Flow chart of study population

Carotid aneurysm model and surgical technique

Detailed technique of surgical creation of the carotid aneurysm have been described elsewhere [34]. Briefly, for rabbits undergoing surgery, anesthesia was induced with 4% isoflurane gas in a gas chamber, and maintained with 2% isoflurane via a face mask. Carotid aneurysms were created with 30 units of porcine pancreatic elastase (sigma, USA) retaining in the left common carotid artery for 20 min. All animals were given daily clopidogrel (1 mg/kg), heparin (100 U) for anti-coagulation [35], and penicillin (200,000 U) for anti-infection treatment for 7 days.

Contrast medium

In this study, the inflammatory response was assessed by contrast-enhanced T1-weighted imaging using the MPO-activatable contrast agent Mn-TyrEDTA, which was prepared using a previously reported protocol [26]. The T1-relaxivity of Mn-TyrEDTA increases with increasing peroxidase activity (at 0.47 T, 32 °C, horseradish peroxidase (HRP) = 0 U, r1 = 3.3 mmol[-1s[-1; HRP = 500 U, r1 = 8.2 mmol[-1s[-1).

MPO-sensitive MR imaging

All animals were examined on a 3.0 T MR scanner (Discovery MR750, GE Medical System, Milwaukee, WI) with a Knee Coil under respiration-monitored.
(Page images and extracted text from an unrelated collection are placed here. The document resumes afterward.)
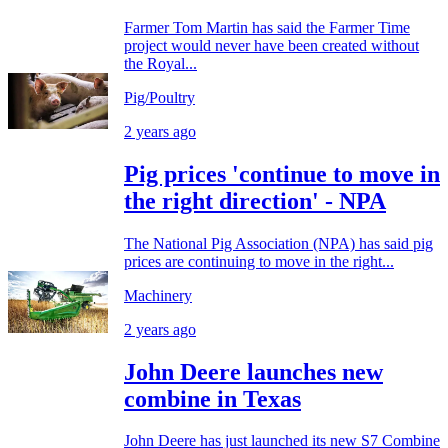
Farmer Tom Martin has said the Farmer Time
project would never have been created without
the Royal...
Pig/Poultry
2 years ago
Pig prices 'continue to move in
the right direction' - NPA
The National Pig Association (NPA) has said pig
prices are continuing to move in the right...
Machinery
2 years ago
John Deere launches new
combine in Texas
John Deere has just launched its new S7 Combine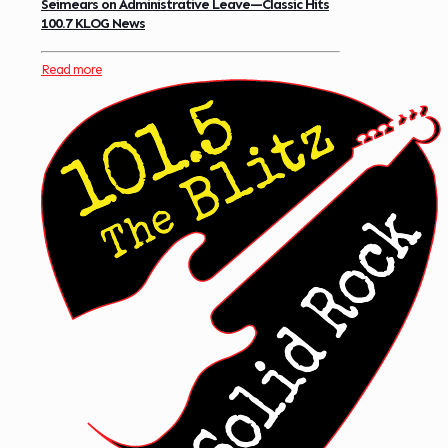
Seimears on Administrative Leave—Classic Hits
100.7 KLOG News
Read more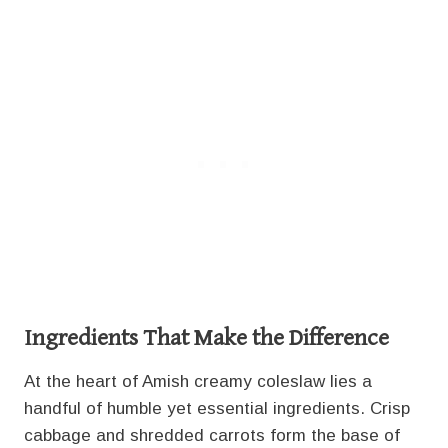
Ingredients That Make the Difference
At the heart of Amish creamy coleslaw lies a
handful of humble yet essential ingredients. Crisp
cabbage and shredded carrots form the base of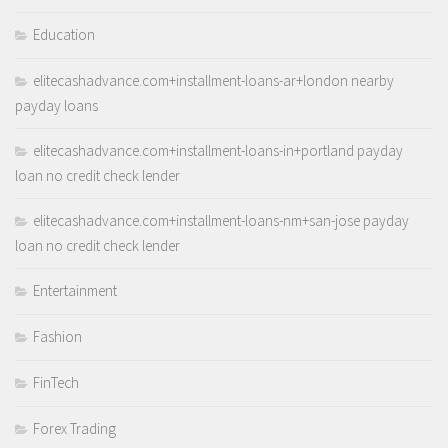
Education
elitecashadvance.com+installment-loans-ar+london nearby
payday loans
elitecashadvance.com+installment-loans-in+portland payday
loan no credit check lender
elitecashadvance.com+installment-loans-nm+san-jose payday
loan no credit check lender
Entertainment
Fashion
FinTech
Forex Trading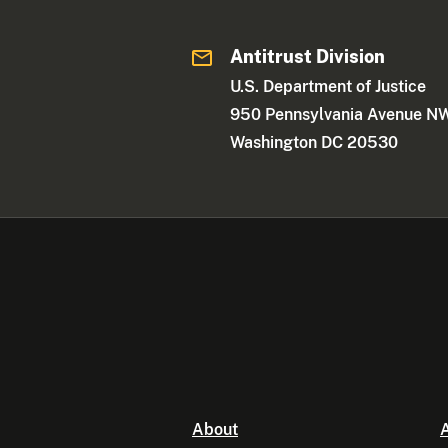
Antitrust Division
U.S. Department of Justice
950 Pennsylvania Avenue N
Washington DC 20530
About
A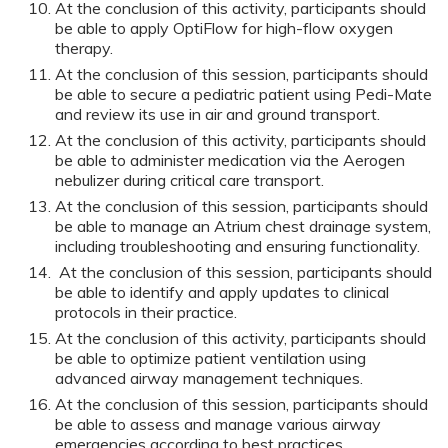
At the conclusion of this activity, participants should
be able to apply OptiFlow for high-flow oxygen
therapy.
At the conclusion of this session, participants should
be able to secure a pediatric patient using Pedi-Mate
and review its use in air and ground transport.
At the conclusion of this activity, participants should
be able to administer medication via the Aerogen
nebulizer during critical care transport.
At the conclusion of this session, participants should
be able to manage an Atrium chest drainage system,
including troubleshooting and ensuring functionality.
At the conclusion of this session, participants should
be able to identify and apply updates to clinical
protocols in their practice.
At the conclusion of this activity, participants should
be able to optimize patient ventilation using
advanced airway management techniques.
At the conclusion of this session, participants should
be able to assess and manage various airway
emergencies according to best practices.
For rabbits undergoing MRI, anesthesia was induced with 4% isoflurane gas, and maintained at 2% isoflurane. Three-dimensional time of flight (3D TOF) MRA and T2-weighted (T2W) scans were performed to locate and evaluate the overall condition of the aneurysm before injection of the contrast agent. MPO-sensitive molecular MR imaging was performed to evaluate MPO activity within the lesion using Mn-TyrEDTA as the probe at a dosage of 0.1 mmol/kg injected intravenously at the ear margin in both groups of rabbits (n = 5). The duration of the acquisitions is 20 min. T1-weighted imaging (T1WI) was performed before and 0 min, 5 min, 10 min, 15 min, and 20 min post-injection of the probe, respectively. The sequence parameters are as follows: 3D TOF TR / TE = 22 ms / 5.7 ms; matrix = 320 × 256; flip angle (FA) = 20°; section thickness = 0.6 mm; bandwidth = 31.20 kHz; field of view (FOV) = 20 × 20 cm [2]; number of excitations (NEX = 1). T2-weighted FSE Parameters(with fat-suppression)TR / TE = 4241 ms / 72 ms; matrix = 288 × 192; flip angle (FA) = 142°; section thickness = 1 mm; bandwidth = 31.76 kHz; field of view (FOV) = 18 × 18 cm [2]; number of excitations (NEX = 3). T1-weighted FSE Parameters (with fat-suppression) TR / TE = 775 ms / 15 ms; matrix = 320 × 224; flip angle (FA) = 142°; section thickness = 1 mm; bandwidth = 31.65 kHz; field of view (FOV) = 10 × 10 cm [2]; number of excitations (NEX = 3).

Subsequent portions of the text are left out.